Monday, June 22, 2009
Occasionally, rarely, he would stop in to see how I was progressing
He always was eerily curious of how I spent my fortunes.
I've had less to report than I anticipated, or perhaps less oppurtunities to report it. I'm many more weeks in than I was during my last (meaty) post, the one not about clay and the men made from it.
I purchased an Xbox 360 from someone else in the barracks a few weeks into my stay here. So far, I will say that I have enjoyed it. It has been a terribly strange feeling stepping back into the waters of console gaming, considering the last serious attempt I made to travel there was my attempted finishing of Twilight Princess, which didn't go through. The magic was, somehow gone. It has returned, even if this isn't the ideal place for it. Our free time is much too random for me to get everything set up and actually play. When I do, however, I don't regret it.
It is apparently the system for RPGs, so even though I don't yet own any I made the right choice. I'll have to pick some up at some point. I bought some for my DSi, another barracks-market purchase, and have only half regretted it. That is to say that I bought two games and am only enjoying one. Hopefully the second will prove more interesting than it seems.
It's a strange feeling, gaming again. I had a falling out with electronic gaming a few years back, when my gaming rig started dying. It began with RAM problem, grew to an HDD failure, and eventually resulted in the entire system being scrapped. With no money to replace it, I had to turn to a much weaker system where Warcraft III and Day of Defeat: Source were my only real options. I had to resort to that IBM roughly a year and a half ago, and in that time I missed out on a lot of games. I should be fair, though, it wasn't just PC games I was missing. When I first moved out of the house, or even when I first began attending college, money immediately became scarce. It was already scarce, of course, but then more than ever. With new games at $60 and new systems at ~$400, gaming was just not something I could afford to be a part of. Then my PC died and took with it my one connection to that world. The IBM was a trooper, but it was an artifact from (comparatively) epochs ago.
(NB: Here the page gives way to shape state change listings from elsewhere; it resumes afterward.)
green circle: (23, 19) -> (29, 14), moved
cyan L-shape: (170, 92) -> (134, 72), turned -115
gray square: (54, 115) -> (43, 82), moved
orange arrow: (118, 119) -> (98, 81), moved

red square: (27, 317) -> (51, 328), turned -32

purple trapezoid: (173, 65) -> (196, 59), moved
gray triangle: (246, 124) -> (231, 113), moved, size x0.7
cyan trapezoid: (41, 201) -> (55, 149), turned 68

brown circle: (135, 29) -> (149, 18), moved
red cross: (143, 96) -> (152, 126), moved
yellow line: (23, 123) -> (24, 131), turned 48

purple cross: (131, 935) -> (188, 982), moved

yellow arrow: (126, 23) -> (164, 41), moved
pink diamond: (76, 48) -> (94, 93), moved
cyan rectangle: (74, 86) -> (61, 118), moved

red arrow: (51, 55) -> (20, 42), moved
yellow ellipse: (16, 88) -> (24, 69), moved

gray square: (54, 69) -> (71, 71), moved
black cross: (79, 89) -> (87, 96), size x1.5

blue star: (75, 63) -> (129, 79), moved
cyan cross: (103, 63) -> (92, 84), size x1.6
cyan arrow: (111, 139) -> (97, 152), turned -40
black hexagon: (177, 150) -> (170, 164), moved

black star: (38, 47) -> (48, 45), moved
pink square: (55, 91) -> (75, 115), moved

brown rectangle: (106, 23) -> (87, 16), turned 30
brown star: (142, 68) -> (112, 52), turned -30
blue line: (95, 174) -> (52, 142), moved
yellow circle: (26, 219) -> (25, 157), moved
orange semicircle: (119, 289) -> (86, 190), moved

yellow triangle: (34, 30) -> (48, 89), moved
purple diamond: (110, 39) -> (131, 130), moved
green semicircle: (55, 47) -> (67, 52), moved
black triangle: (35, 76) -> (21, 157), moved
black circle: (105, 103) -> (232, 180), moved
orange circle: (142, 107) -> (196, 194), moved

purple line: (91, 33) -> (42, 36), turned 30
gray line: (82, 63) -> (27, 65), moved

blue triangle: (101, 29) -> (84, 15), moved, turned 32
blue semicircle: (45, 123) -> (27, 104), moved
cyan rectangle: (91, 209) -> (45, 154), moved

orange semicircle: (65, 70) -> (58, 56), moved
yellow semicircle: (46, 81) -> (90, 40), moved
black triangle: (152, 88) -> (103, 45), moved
In that time, I just lost touch with my geek self. I wasn't playing video games nearly as much as I had during pretty much every other time in my life. And honestly, it was having a really draining impact on me. I no longer had a hobby that felt like home. I was a wandering nerd, if you will.
I chose to begin fixing all that around the beginning of last summer. I started playing games, hosting LAN parties, running D&D sessions. That Fall, I began watching anime again, much to my satisfaction. In November, I attended my first anime convention, cosplayed, and had a great time. There were more LAN parties and nerdery, but any momentum I had gained in "finding myself" was pretty much stopped by Basic Training. That helped me in its own way, though, and here I find myself with the resources and the assertiveness to continue to find my way back to where I am. While seemingly tangential, this rant was related to my getting back into video games.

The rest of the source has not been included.